» Records provided:
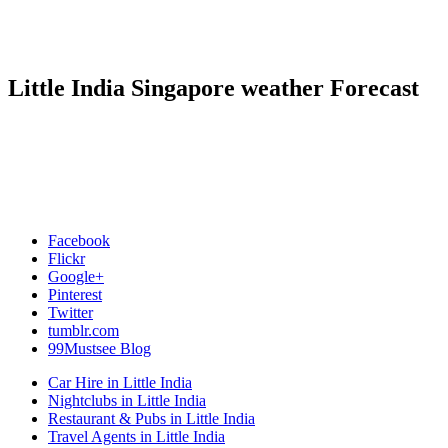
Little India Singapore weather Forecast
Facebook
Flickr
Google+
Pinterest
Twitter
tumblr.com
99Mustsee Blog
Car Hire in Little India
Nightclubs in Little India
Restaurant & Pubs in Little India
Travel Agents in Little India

* * *

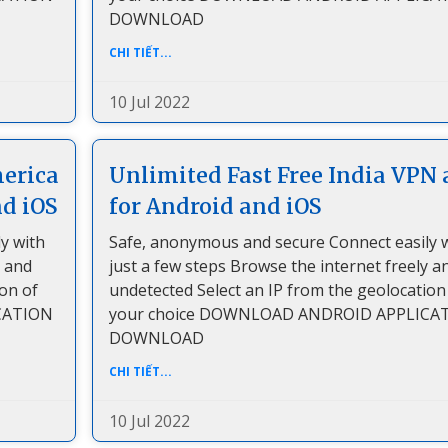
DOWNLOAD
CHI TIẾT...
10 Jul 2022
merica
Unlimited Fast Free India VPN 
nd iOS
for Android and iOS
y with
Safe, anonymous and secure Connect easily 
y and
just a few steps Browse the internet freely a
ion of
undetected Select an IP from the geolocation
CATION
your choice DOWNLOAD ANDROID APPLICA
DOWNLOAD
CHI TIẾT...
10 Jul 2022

--

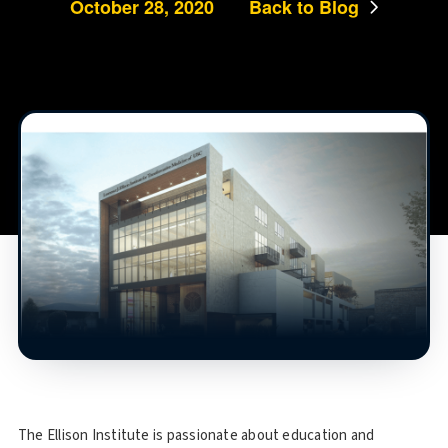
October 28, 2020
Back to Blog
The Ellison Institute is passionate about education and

» What you need to do: Repeat, character for character, the lines of the material above from the line with "Little India Singapore weather Forecast" through the line with "Travel Agents in Little India".

» Answer box:
Little India Singapore weather Forecast
Facebook
Flickr
Google+
Pinterest
Twitter
tumblr.com
99Mustsee Blog
Car Hire in Little India
Nightclubs in Little India
Restaurant & Pubs in Little India
Travel Agents in Little India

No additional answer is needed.